If you’ve read this far, thank you. If you have read anything if we have done, thank you. If you’ve ever agreed with me, thank you. If you’ve ever been mad at me (as many of your invariably are right now) thank you. I’m not leaving the playing field; I will still be writing about state politics from time to time at The Duckpin. I’ll still be writing my column at The Capital as long as they will let me.  My writing may pop up in a few other places from time to time. I still plan on producing, in some manner in this wild pandemic world, a revamped Leadership Conference in early 2021. I’ll be producing podcasts in some way shape or form at The Duckpin, though what the looks like and when that starts remains up in the air. You’ll still see me at Maryland Republican Party conventions and events from time-to-time. Despite the end of this particular passion project, my political focus will forever remain on state and local politics because that’s where the action is and that’s where I can do the most good.

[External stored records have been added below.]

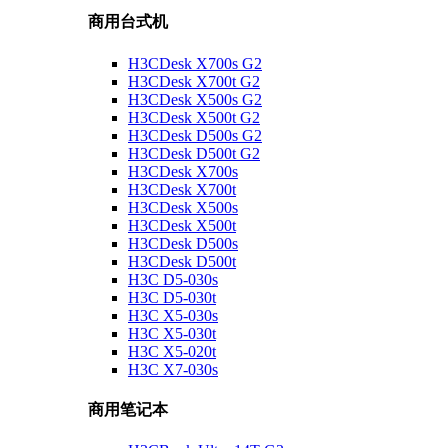
商用台式机
H3CDesk X700s G2
H3CDesk X700t G2
H3CDesk X500s G2
H3CDesk X500t G2
H3CDesk D500s G2
H3CDesk D500t G2
H3CDesk X700s
H3CDesk X700t
H3CDesk X500s
H3CDesk X500t
H3CDesk D500s
H3CDesk D500t
H3C D5-030s
H3C D5-030t
H3C X5-030s
H3C X5-030t
H3C X5-020t
H3C X7-030s
商用笔记本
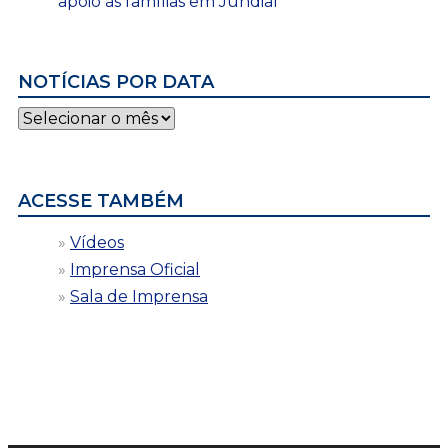
apoio às famílias em Jundiaí
NOTÍCIAS POR DATA
Notícias
por
data
ACESSE TAMBÉM
Vídeos
Imprensa Oficial
Sala de Imprensa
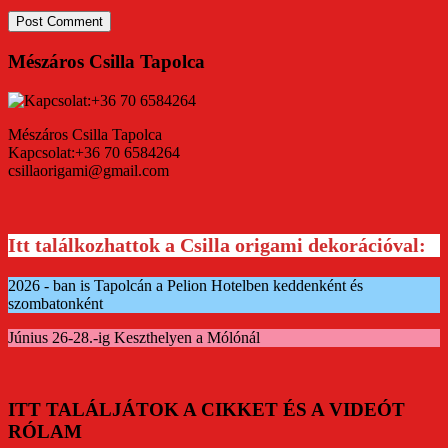
Mészáros Csilla Tapolca
Mészáros Csilla Tapolca
Kapcsolat:+36 70 6584264
csillaorigami@gmail.com
Itt találkozhattok a Csilla origami dekorációval:
2026 - ban is Tapolcán a Pelion Hotelben keddenként és
szombatonként
Június 26-28.-ig Keszthelyen a Mólónál
ITT TALÁLJÁTOK A CIKKET ÉS A VIDEÓT
RÓLAM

The state party has come a long way since we started this. Red Maryland came a long way from the time we first decided to be aggregate a few conservatives in one place. I’m proud of what we have done. I’m proud of what this ragtag group of activists, outsiders, and candidates did in helping elect Republicans, keeping Democrats in check, and changing the conversation of Maryland politics. My only hope as we leave the playing field is that somebody steps up. We were the voice of Maryland’s conservatives for 13 years; I look forward to seeing if somebody can pick up the torch and keep it aflame. The movement and our state may well depend on it.

But there’s the personal side of this too.  All of the friendships and people I’ve met over the years made it ever worthwhile. Knowing that we influenced elections, influenced the direction of the party, and influenced state policy is incredible when you consider the opinion people had of blogs and bloggers when we started this. Were there headaches? Of course. There are people with juvenile senses of humor and axes to grind in any field. When you write things publicly and say things publicly, you’re going to make people mad. People are going to take things out of context. People are going to take things out of context. To write is to be misunderstood. In politics, you get the added benefit of people starting rumors they know to be true directed at your personal life or write long confounding screeds accusing you of blackmail (yes, both of those happened). I assume that doesn’t happen in the world of accountants.

At the end of the day was it worth it? After 13 years spent on a passion project where you didn’t turn make a single dollar off of it, was it worth it? Was all of the time spent planning the conferences, traveling to meetings across the state, dragging equipment places, was it all worth it? The answer is an unequivocal yes. I would do it all over again (some might say that I already am starting The Duckpin). Are there ways we could have done it better? Always, and those are lessons I will take with me in the new venture. But I would absolutely do it again. When you do things in the public sphere, particularly at a time where you are stepping back from them, you have to ask yourself: did I make a difference? Did I make a positive change? And we did. All of us did. Together.

And with that, I start to finally bring this 5,000 word epic to a close. Don’t give up hope on Maryland. For most of us, it is our home, where we were born and raised, and where many of us will die. Despite its faults, it is a wonderful state, true to its name as “America in Miniature.” Maryland is worth fighting for. Do not give up on it.